Belanghebbende heeft in cassatie een aantal klachten ingediend tegen de uitspraak van het Gerechtshof. De Staatssecretaris van Financiën heeft hierop een verweerschrift ingediend, waarna belanghebbende een conclusie van repliek heeft ingediend. De Hoge Raad heeft de klachten beoordeeld en geconcludeerd dat deze niet tot cassatie konden leiden.
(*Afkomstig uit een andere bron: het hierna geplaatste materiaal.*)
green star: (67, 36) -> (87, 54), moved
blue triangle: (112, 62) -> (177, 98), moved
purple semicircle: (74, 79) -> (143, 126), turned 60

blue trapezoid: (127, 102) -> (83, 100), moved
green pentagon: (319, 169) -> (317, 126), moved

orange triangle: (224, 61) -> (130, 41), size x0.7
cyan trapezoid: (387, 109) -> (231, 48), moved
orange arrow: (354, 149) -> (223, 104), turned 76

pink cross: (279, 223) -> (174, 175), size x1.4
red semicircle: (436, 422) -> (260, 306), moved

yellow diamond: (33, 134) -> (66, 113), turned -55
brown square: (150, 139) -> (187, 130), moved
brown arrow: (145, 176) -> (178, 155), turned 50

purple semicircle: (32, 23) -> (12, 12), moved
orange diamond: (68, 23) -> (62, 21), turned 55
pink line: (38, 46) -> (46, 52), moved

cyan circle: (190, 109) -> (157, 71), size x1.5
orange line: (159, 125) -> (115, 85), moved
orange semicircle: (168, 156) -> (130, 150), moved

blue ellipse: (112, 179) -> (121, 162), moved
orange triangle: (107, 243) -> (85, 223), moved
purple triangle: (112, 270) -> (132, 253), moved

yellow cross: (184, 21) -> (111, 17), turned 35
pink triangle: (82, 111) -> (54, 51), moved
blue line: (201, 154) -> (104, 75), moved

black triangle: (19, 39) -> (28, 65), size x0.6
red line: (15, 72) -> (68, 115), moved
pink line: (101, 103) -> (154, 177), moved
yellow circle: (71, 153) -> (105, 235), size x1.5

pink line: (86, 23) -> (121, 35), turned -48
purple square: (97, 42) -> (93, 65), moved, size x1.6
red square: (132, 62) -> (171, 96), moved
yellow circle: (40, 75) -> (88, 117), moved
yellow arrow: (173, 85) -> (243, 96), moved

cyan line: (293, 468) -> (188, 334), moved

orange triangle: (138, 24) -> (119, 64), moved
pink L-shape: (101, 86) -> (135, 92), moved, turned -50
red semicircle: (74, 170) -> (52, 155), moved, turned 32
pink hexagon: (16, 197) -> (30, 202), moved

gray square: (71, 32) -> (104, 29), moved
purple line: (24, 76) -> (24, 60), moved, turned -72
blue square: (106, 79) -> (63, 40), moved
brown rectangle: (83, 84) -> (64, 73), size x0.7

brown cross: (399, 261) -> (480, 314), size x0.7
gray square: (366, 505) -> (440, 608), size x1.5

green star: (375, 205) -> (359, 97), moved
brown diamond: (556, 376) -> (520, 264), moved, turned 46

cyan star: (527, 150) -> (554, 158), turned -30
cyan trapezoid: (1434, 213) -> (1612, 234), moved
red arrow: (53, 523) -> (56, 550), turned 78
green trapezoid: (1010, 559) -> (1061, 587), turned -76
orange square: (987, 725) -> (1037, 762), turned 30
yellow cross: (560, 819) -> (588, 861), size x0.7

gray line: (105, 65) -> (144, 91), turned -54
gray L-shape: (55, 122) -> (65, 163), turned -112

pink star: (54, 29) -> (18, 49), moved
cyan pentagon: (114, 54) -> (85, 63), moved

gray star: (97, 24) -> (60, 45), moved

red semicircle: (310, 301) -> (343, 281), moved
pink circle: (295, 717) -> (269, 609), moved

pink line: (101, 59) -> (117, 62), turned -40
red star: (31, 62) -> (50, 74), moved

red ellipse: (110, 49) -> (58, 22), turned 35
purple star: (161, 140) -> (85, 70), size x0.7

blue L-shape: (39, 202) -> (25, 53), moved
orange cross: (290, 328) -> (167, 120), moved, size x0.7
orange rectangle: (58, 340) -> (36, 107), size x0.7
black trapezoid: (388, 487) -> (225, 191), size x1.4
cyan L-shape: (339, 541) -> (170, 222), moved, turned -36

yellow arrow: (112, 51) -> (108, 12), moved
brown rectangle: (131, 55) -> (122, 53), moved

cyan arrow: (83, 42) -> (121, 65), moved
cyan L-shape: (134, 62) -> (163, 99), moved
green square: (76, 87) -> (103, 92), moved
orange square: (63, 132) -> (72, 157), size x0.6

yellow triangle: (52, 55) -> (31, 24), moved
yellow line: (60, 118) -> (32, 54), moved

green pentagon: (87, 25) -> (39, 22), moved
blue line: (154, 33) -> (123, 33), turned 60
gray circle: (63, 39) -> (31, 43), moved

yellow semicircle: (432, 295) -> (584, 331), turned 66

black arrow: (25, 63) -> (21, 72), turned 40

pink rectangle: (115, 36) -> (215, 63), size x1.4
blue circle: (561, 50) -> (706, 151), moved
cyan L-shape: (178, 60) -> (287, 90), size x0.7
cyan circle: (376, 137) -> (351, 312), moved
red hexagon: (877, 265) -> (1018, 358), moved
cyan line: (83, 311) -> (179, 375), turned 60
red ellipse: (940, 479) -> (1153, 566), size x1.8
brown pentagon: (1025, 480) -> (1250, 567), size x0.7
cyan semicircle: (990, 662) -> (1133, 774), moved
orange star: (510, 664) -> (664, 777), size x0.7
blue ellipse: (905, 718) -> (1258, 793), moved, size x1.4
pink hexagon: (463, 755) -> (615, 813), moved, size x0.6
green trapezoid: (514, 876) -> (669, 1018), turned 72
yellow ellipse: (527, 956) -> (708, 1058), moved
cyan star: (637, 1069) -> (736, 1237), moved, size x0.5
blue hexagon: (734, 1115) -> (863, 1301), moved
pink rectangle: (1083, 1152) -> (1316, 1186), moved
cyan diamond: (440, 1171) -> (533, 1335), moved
De Hoge Raad oordeelde dat de klachten geen nadere motivering behoefden, omdat zij niet leidden tot beantwoording van rechtsvragen die van belang zijn voor de rechtseenheid of de rechtsontwikkeling.

Ten aanzien van de proceskosten heeft de Hoge Raad geen termen aanwezig geacht voor een veroordeling in de proceskosten. Uiteindelijk heeft de Hoge Raad het beroep in cassatie ongegrond verklaard, waarmee de uitspraak van het Gerechtshof in stand blijft.

Uitspraak

23 maart 2018
Nr. 17/02793
Arrest
gewezen op het beroep in cassatie van
[X]te
[Z](hierna: belanghebbende) tegen de uitspraak van het
Gerechtshof Den Haagvan 2 mei 2017, nrs. BK-15/00887, BK-15/00888 en BK-15/00889, op de hoger beroepen van belanghebbende tegen de uitspraken van de Rechtbank Den Haag (nrs. SGR 08/2743, SGR 08/8760 en SGR 08/8761) betreffende de aan belanghebbende voor de jaren 2001, 2002 en 2003 opgelegde aanslagen in de inkomstenbelasting/premie volksverzekeringen en de ten aanzien van belanghebbende voor deze jaren gegeven beschikkingen als bedoeld in de artikelen 3.151, lid 1 en 6.2a, lid 1, van de Wet inkomstenbelasting 2001.

1.Geding in cassatie

Belanghebbende heeft tegen ’s Hofs uitspraak beroep in cassatie ingesteld en daarbij een aantal klachten aangevoerd.
De Staatssecretaris van Financiën heeft een verweerschrift ingediend.
Belanghebbende heeft een conclusie van repliek ingediend.

2.Beoordeling van de klachten

De klachten kunnen niet tot cassatie leiden. Dit behoeft, gezien artikel 81, lid 1, van de Wet op de rechterlijke organisatie, geen nadere motivering, nu de klachten niet nopen tot beantwoording van rechtsvragen in het belang van de rechtseenheid of de rechtsontwikkeling.

3.Proceskosten

De Hoge Raad acht geen termen aanwezig voor een veroordeling in de proceskosten.

4.Beslissing

De Hoge Raad verklaart het beroep in cassatie ongegrond.
Dit arrest is gewezen door de vice-president G. de Groot als voorzitter, en de raadsheren M.A. Fierstra en Th. Groeneveld, in tegenwoordigheid van de waarnemend griffier F. Treuren, en in het openbaar uitgesproken op 23 maart 2018.